Items listed in a dataset:
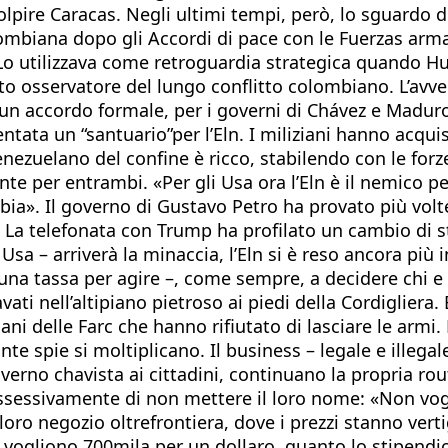
colpire Caracas. Negli ultimi tempi, però, lo sguardo de
colombiana dopo gli Accordi di pace con le Fuerzas ar
«Lo utilizzava come retroguardia strategica quando H
to osservatore del lungo conflitto colombiano. L’avve
n accordo formale, per i governi di Chávez e Maduro,
entata un “santuario”per l’Eln. I miliziani hanno acqu
 venezuelano del confine è ricco, stabilendo con le forz
e per entrambi. «Per gli Usa ora l’Eln è il nemico per
ia». Il governo di Gustavo Petro ha provato più volte
ri. La telefonata con Trump ha profilato un cambio di s
a – arriverà la minaccia, l’Eln si è reso ancora più in
una tassa per agire –, come sempre, a decidere chi e 
cavati nell’altipiano pietroso ai piedi della Cordiglie
liziani delle Farc che hanno rifiutato di lasciare le arm
nte spie si moltiplicano. Il business – legale e illegal
governo chavista ai cittadini, continuano la propria 
ossessivamente di non mettere il loro nome: «Non vogl
loro negozio oltrefrontiera, dove i prezzi stanno ver
e vogliono 700mila per un dollaro, quanto lo stipendi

TASK STATEMENT: Going through the entries above line by line, work out how many lines include the word "governo". Only the number is required.

RESPONSE AREA: 2